*EXERCISE DESCRIPTION:* Leaving the pictures aside, return all of the data below exactly.

Data excerpts
= = = = =
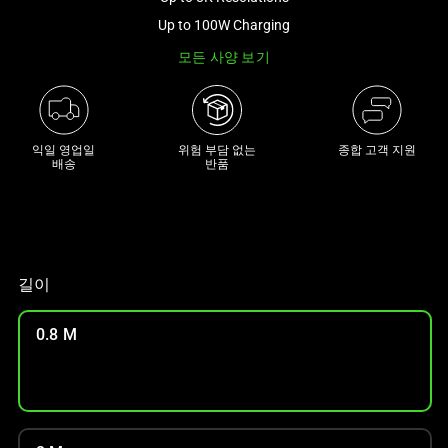
래
Up to 100W Charging
썸
모든 사양 보기
네
일
트
랙
익일 영업일

위험 부담 없는

종합 고객 지원
이
배송
반품
있
는
캐
러
셀
길이
입
니
0.8 M
다.
위
의
메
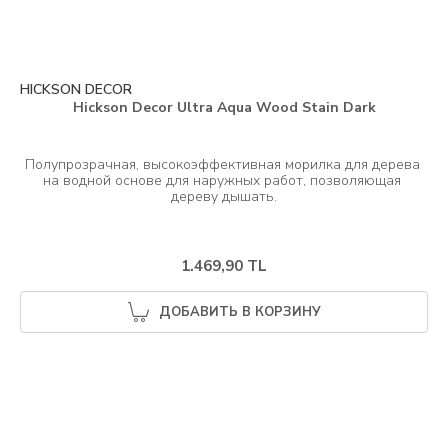
HICKSON DECOR
Hickson Decor Ultra Aqua Wood Stain Dark
Полупрозрачная, высокоэффективная морилка для дерева 
на водной основе для наружных работ, позволяющая 
1.469,90 TL
ДОБАВИТЬ В КОРЗИНУ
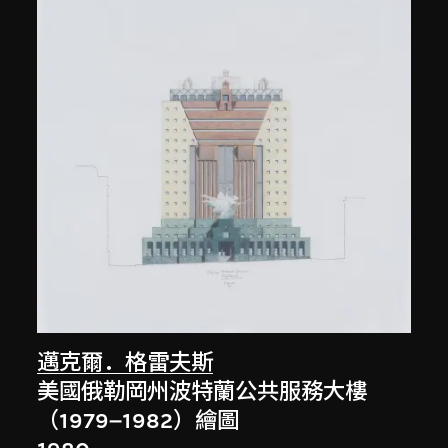
邁克爾．格雷夫斯
美國俄勒岡州波特蘭公共服務大樓
（1979–1982）繪圖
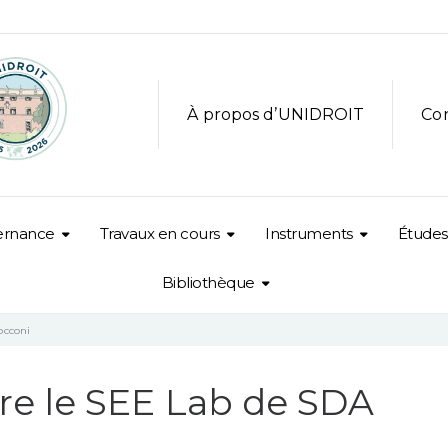
À propos d’UNIDROIT
Co
ernance
Travaux en cours
Instruments
Études
Bibliothèque
occoni
e le SEE Lab de SDA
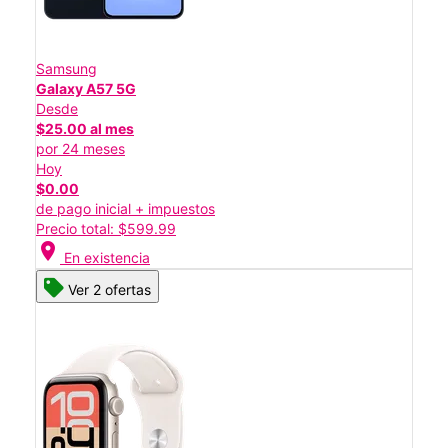
Samsung
Galaxy A57 5G
Desde
$25.00 al mes
por 24 meses
Hoy
$0.00
de pago inicial + impuestos
Precio total: $599.99
location_on
En existencia
Ver 2 ofertas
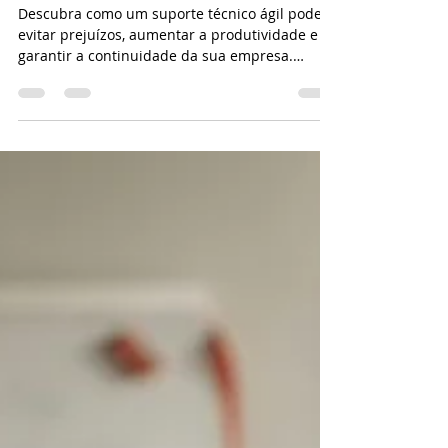
modernas
Descubra como um suporte técnico ágil pode
evitar prejuízos, aumentar a produtividade e
garantir a continuidade da sua empresa.
Conheça soluções em outsourcing de TI, PABX
em nuvem e videoconferência.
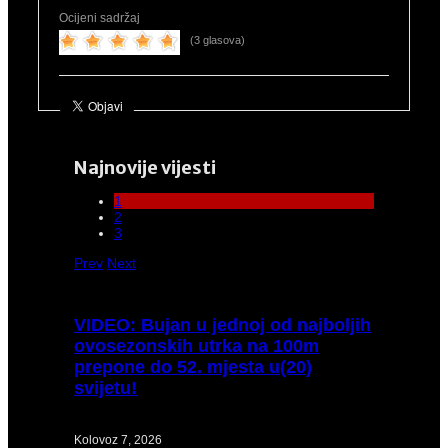
Ocijeni sadržaj
(3 glasova)
Najnovije vijesti
1
2
3
Prev
Next
VIDEO:
Bujan u jednoj od najboljih
ovosezonskih utrka na 100m
prepone do 52. mjesta u(20)
svijetu!
Kolovoz 7, 2026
= = = = =
*RESULT:*
래
Up to 100W Charging
썸
모든 사양 보기
네
일
트
랙
익일 영업일

위험 부담 없는

종합 고객 지원
이
배송
반품
있
는
캐
러
셀
길이
입
니
0.8 M
다.
위
의
메
HICKSON DECOR
Hickson Decor Ultra Aqua Wood Stain Dark
Полупрозрачная, высокоэффективная морилка для дерева 
на водной основе для наружных работ, позволяющая 
1.469,90 TL
ДОБАВИТЬ В КОРЗИНУ
邁克爾．格雷夫斯
美國俄勒岡州波特蘭公共服務大樓
（1979–1982）繪圖
À propos d’UNIDROIT
Co
ernance
Travaux en cours
Instruments
Études
Bibliothèque
occoni
e le SEE Lab de SDA
Samsung
Galaxy A57 5G
Desde
$25.00 al mes
por 24 meses
Hoy
$0.00
de pago inicial + impuestos
Precio total: $599.99
location_on
En existencia
Ver 2 ofertas
modernas
Descubra como um suporte técnico ágil pode
evitar prejuízos, aumentar a produtividade e
garantir a continuidade da sua empresa.
Conheça soluções em outsourcing de TI, PABX
em nuvem e videoconferência.
Ocijeni sadržaj
(3 glasova)
Najnovije vijesti
1
2
3
Prev
Next
VIDEO:
Bujan u jednoj od najboljih
ovosezonskih utrka na 100m
prepone do 52. mjesta u(20)
svijetu!
Kolovoz 7, 2026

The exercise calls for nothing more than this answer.